CBS honcho Les Moonves escaped sex abuse charges over statute of limitations

Los Angeles prosecutors declined to pursue sexual abuse claims against high-powered CBS CEO Les Moonves because the statute of limitations has expired, according to documents Fox News obtained Tuesday.

An unidentified woman – known as Jane Doe in the documents -- notified police in February regarding three incidents involving Moonves, with one allegedly occurring in 1986 and the other two allegedly occurring on the same day in 1988, NBC News first reported.

Fox News confirmed the report and obtained a charge evaluation worksheet from Los Angeles County District Attorney’s Office, which indicated the decision was made on Feb. 23, 2018.

The anonymous woman’s allegations could have resulted in three possible criminal charges had prosecutors gone forward. The Los Angeles Police Department's Robbery-Homicide Division investigated the case and the accuser is considered an “acquaintance” of the CBS executive. The document notes that the alleged victim disclosed one of the incidents to a friend approximately one year before notifying police.

Moonves was the subject of Ronan Farrow’s latest #MeToo movement bombshell in The New Yorker, which was published last week and featured six woman accusing the longtime network exec of sexual harassment. In addition, more than two dozen company employees, past and present, detailed incidents involving harassment, gender discrimination or retaliation at the network between the 1980s and 2000s.

CBS’ board of directors didn’t take immediate action following a meeting on Monday, instead announcing that outside counsel would conduct an independent investigation. Moonves has admitted to mistakes but denied using his powerful position atop the network for wrongdoing.
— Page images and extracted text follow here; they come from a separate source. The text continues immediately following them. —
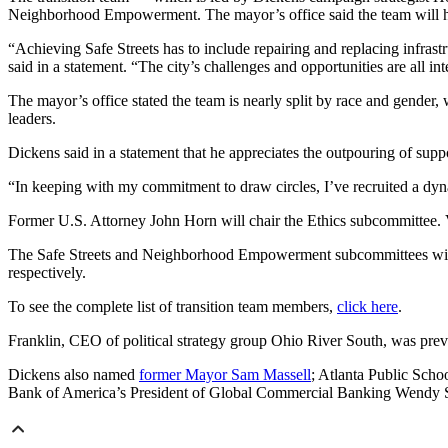
Neighborhood Empowerment. The mayor’s office said the team will hel
“Achieving Safe Streets has to include repairing and replacing infras
said in a statement. “The city’s challenges and opportunities are all in
The mayor’s office stated the team is nearly split by race and gender
leaders.
Dickens said in a statement that he appreciates the outpouring of suppo
“In keeping with my commitment to draw circles, I’ve recruited a dy
Former U.S. Attorney John Horn will chair the Ethics subcommittee. 
The Safe Streets and Neighborhood Empowerment subcommittees will 
respectively.
To see the complete list of transition team members,
click here
.
Franklin, CEO of political strategy group Ohio River South, was previ
Dickens also named
former Mayor Sam Massell
; Atlanta Public Scho
Bank of America’s President of Global Commercial Banking Wendy Ste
"I recognize that there were times decades ago when I may have made some women uncomfortable by making advances," Moonves said in a statement to The New Yorker. "Those were mistakes, and I regret them immensely. But I always understood and respected -- and abided by the principle -- that 'no' means 'no,' and I have never misused my position to harm or hinder anyone's career."

Farrow’s report detailed an assortment of claims against Moonves, but it was unclear if the unidentified woman who went to police also had spoken to The New Yorker.

In Farrow's report, actress Illeana Douglas accused Moonves of luring her to a hotel to talk business only to make sexual advances and forcibly kiss on her. Dinah Kirgo shared a similar story in which Moonves feigned interest in a business meeting only to pursue a dinner with her alone. Kirgo stated she believed rejecting the CBS CEO’s advances hurt her career.